Plesiosaur ambush hunting is not a new idea, and was suggested as far back as the early 1900's. However, the limited range of motion in plesiosaur necks that is now known indicates that another feeding strategy may have been used. Called benthic grazing, plesiosaurs would have angled their necks down and swept along the seafloor, using their long teeth as rakes or sieves in the sediment. Noe et al. (2017) is the most recent study on plesiosaur neck mobility and supports the benthic grazing model. Also read Zammit et al. (2008), which actually has data from the eastern long-necked turtle and demonstrates that flexion angles are far less in plesiosaurs than in the turtle. This is mostly due to a much higher number of cervical vertebrae in plesiosaurs. In short, the eastern long-necked turtle is a poor analogue for plesiosaurs.
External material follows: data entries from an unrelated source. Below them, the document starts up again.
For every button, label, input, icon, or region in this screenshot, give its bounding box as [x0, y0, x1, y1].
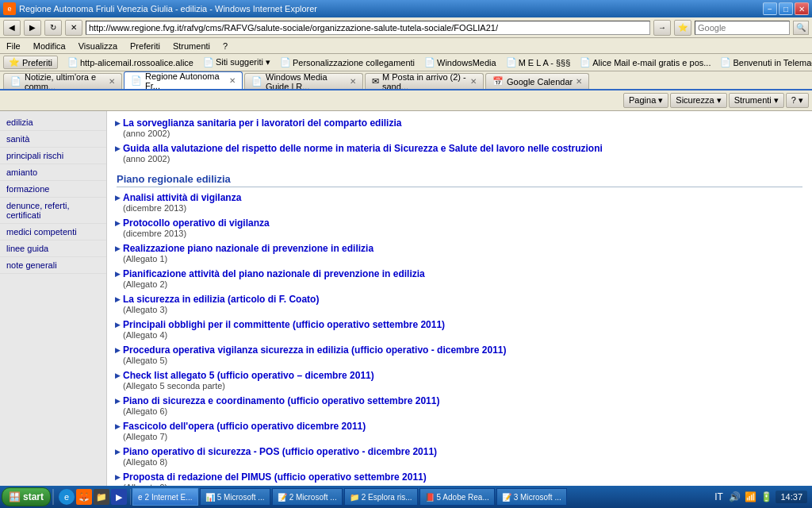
titlebar: e Regione Autonoma Friuli Venezia Giulia…	[0, 0, 812, 17]
tab-notizie[interactable]: 📄 Notizie, ultim'ora e comm... ✕	[3, 73, 122, 89]
search-button[interactable]: 🔍	[793, 21, 809, 35]
page-icon-6: 📄	[580, 57, 591, 67]
tab-icon-wm: 📄	[251, 76, 262, 87]
forward-button[interactable]: ▶	[24, 20, 41, 36]
doc-link-analisi[interactable]: Analisi attività di vigilanza	[123, 192, 241, 203]
taskbar-icon-2: 📝	[278, 493, 287, 502]
taskbar-item-3[interactable]: 📁 2 Esplora ris...	[344, 488, 418, 506]
doc-link-pimus[interactable]: Proposta di redazione del PIMUS (ufficio…	[123, 471, 427, 483]
doc-link-guida[interactable]: Guida alla valutazione del rispetto dell…	[123, 143, 603, 154]
taskbar-item-2[interactable]: 📝 2 Microsoft ...	[272, 488, 343, 506]
sidebar-item-principali[interactable]: principali rischi	[0, 148, 106, 164]
doc-sub-checklist: (Allegato 5 seconda parte)	[123, 381, 802, 391]
tab-calendar[interactable]: 📅 Google Calendar ✕	[485, 73, 589, 89]
fav-alice-mail[interactable]: 📄http-alicemail.rossoalice.alice	[64, 56, 197, 68]
titlebar-left: e Regione Autonoma Friuli Venezia Giulia…	[3, 2, 317, 15]
firefox-quick-launch[interactable]: 🦊	[76, 489, 92, 505]
tab-close-notizie[interactable]: ✕	[109, 77, 115, 86]
page-icon-5: 📄	[506, 57, 517, 67]
ie-quick-launch[interactable]: e	[59, 489, 75, 505]
menu-preferiti[interactable]: Preferiti	[127, 40, 163, 52]
system-clock: 14:37	[776, 491, 807, 503]
doc-link-fascicolo[interactable]: Fascicolo dell'opera (ufficio operativo …	[123, 421, 366, 432]
doc-link-protocollo[interactable]: Protocollo operativo di vigilanza	[123, 217, 270, 229]
sidebar-item-denunce[interactable]: denunce, referti, certificati	[0, 198, 106, 224]
start-icon: 🪟	[9, 491, 21, 502]
go-button[interactable]: →	[653, 20, 671, 36]
page-icon-4: 📄	[424, 57, 435, 67]
fav-telemaco[interactable]: 📄Benvenuti in Telemaco	[717, 56, 812, 68]
media-quick-launch[interactable]: ▶	[111, 489, 127, 505]
address-input[interactable]	[86, 21, 650, 35]
sidebar-item-sanita[interactable]: sanità	[0, 131, 106, 148]
menu-help[interactable]: ?	[220, 40, 231, 52]
sidebar-item-note[interactable]: note generali	[0, 257, 106, 274]
doc-link-procedura[interactable]: Procedura operativa vigilanza sicurezza …	[123, 344, 507, 356]
content-area[interactable]: La sorveglianza sanitaria per i lavorato…	[107, 111, 812, 492]
network-icon: 🔊	[728, 491, 741, 503]
doc-link-sorveglianza[interactable]: La sorveglianza sanitaria per i lavorato…	[123, 117, 401, 129]
menu-modifica[interactable]: Modifica	[30, 40, 69, 52]
language-indicator[interactable]: IT	[712, 491, 725, 503]
tab-regione[interactable]: 📄 Regione Autonoma Fr... ✕	[124, 71, 243, 89]
tools-button[interactable]: Strumenti ▾	[729, 93, 784, 108]
doc-link-checklist[interactable]: Check list allegato 5 (ufficio operativo…	[123, 370, 374, 381]
tab-close-posta[interactable]: ✕	[470, 77, 477, 86]
maximize-button[interactable]: □	[779, 2, 793, 15]
toolbar: Pagina ▾ Sicurezza ▾ Strumenti ▾ ? ▾	[0, 90, 812, 111]
doc-sub-sicurezza: (Allegato 3)	[123, 305, 802, 314]
minimize-button[interactable]: −	[763, 2, 777, 15]
sidebar-item-amianto[interactable]: amianto	[0, 164, 106, 181]
favorites-star[interactable]: ⭐	[674, 20, 691, 36]
close-button[interactable]: ✕	[795, 2, 809, 15]
doc-link-pos[interactable]: Piano operativo di sicurezza - POS (uffi…	[123, 446, 437, 457]
search-input[interactable]	[695, 21, 790, 35]
taskbar-item-5[interactable]: 📝 3 Microsoft ...	[496, 488, 567, 506]
doc-item-sicurezza: La sicurezza in edilizia (articolo di F.…	[117, 294, 802, 314]
sidebar-item-linee[interactable]: linee guida	[0, 241, 106, 257]
tab-label-posta: M Posta in arrivo (2) - sand...	[382, 73, 467, 89]
sidebar-item-medici[interactable]: medici competenti	[0, 224, 106, 241]
menu-file[interactable]: File	[3, 40, 24, 52]
tab-close-wm[interactable]: ✕	[350, 77, 356, 86]
folder-quick-launch[interactable]: 📁	[94, 489, 109, 505]
tab-close-regione[interactable]: ✕	[229, 76, 236, 85]
tab-posta[interactable]: ✉ M Posta in arrivo (2) - sand... ✕	[365, 73, 484, 89]
fav-mela[interactable]: 📄M E L A - §§§	[503, 56, 574, 68]
tab-icon-calendar: 📅	[492, 76, 504, 87]
fav-siti-suggeriti[interactable]: 📄Siti suggeriti ▾	[200, 56, 274, 68]
fav-windowsmedia[interactable]: 📄WindowsMedia	[421, 56, 500, 68]
doc-item-analisi: Analisi attività di vigilanza (dicembre …	[117, 192, 802, 213]
back-button[interactable]: ◀	[3, 20, 21, 36]
doc-link-piano-sic[interactable]: Piano di sicurezza e coordinamento (uffi…	[123, 395, 439, 406]
stop-button[interactable]: ✕	[65, 20, 82, 36]
section-piano: Piano regionale edilizia	[117, 173, 802, 187]
sidebar: edilizia sanità principali rischi amiant…	[0, 111, 107, 492]
doc-link-obblighi[interactable]: Principali obblighi per il committente (…	[123, 319, 445, 330]
help-button[interactable]: ? ▾	[786, 93, 809, 108]
security-button[interactable]: Sicurezza ▾	[670, 93, 726, 108]
sidebar-item-formazione[interactable]: formazione	[0, 181, 106, 198]
favorites-button[interactable]: ⭐ Preferiti	[3, 56, 58, 69]
menu-visualizza[interactable]: Visualizza	[75, 40, 121, 52]
fav-alicemail2[interactable]: 📄Alice Mail e-mail gratis e pos...	[576, 56, 714, 68]
taskbar-item-1[interactable]: 📊 5 Microsoft ...	[200, 488, 270, 506]
tab-close-calendar[interactable]: ✕	[576, 77, 582, 86]
doc-item-procedura: Procedura operativa vigilanza sicurezza …	[117, 344, 802, 365]
refresh-button[interactable]: ↻	[44, 20, 62, 36]
taskbar-item-0[interactable]: e 2 Internet E...	[132, 488, 198, 506]
doc-link-pianificazione[interactable]: Pianificazione attività del piano nazion…	[123, 268, 425, 279]
titlebar-title: Regione Autonoma Friuli Venezia Giulia -…	[19, 4, 317, 13]
doc-link-realizzazione[interactable]: Realizzazione piano nazionale di prevenz…	[123, 243, 373, 254]
taskbar-item-4[interactable]: 📕 5 Adobe Rea...	[419, 488, 495, 506]
doc-sub-protocollo: (dicembre 2013)	[123, 229, 802, 238]
fav-personalizzazione[interactable]: 📄Personalizzazione collegamenti	[277, 56, 418, 68]
start-button[interactable]: 🪟 start	[2, 487, 51, 506]
page-button[interactable]: Pagina ▾	[623, 93, 668, 108]
page-icon: 📄	[67, 57, 79, 67]
page-icon-3: 📄	[280, 57, 291, 67]
tab-windowsmedia[interactable]: 📄 Windows Media Guide | R... ✕	[244, 73, 363, 89]
sidebar-item-edilizia[interactable]: edilizia	[0, 114, 106, 131]
menu-strumenti[interactable]: Strumenti	[170, 40, 213, 52]
doc-link-sicurezza[interactable]: La sicurezza in edilizia (articolo di F.…	[123, 294, 319, 305]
7 hours ago, Reilly. said:

But if we follow your logic, the Iguanodon would still look like this...

Iguanodon.jpg

Everyone was pretty happy with how that looked too for decades.

But of course, what we know now about everything is always the pinnacle of knowledge and understanding. There is no margin for era or new discoveries. I was foolish to question the status quo. Silly me.

Iguanodon was one of the first dinosaurs discovered, and was known only from fragmentary material. At this time there was practically no other fossil material to compare it to, so it is understandable that the likes of Mantell, Owen, and Hawkins got the earliest reconstruction so wrong. Since then there have been numerous more discoveries of Iguanodon, including the famous complete skeletons found Bernissart mine in the 1870's. Try to compare what we know about plesiosaurs today to what we knew about Iguanodon in the 1850's is preposterous; it's comparing literally thousands of known specimens, many complete, to a single fragmentary specimen.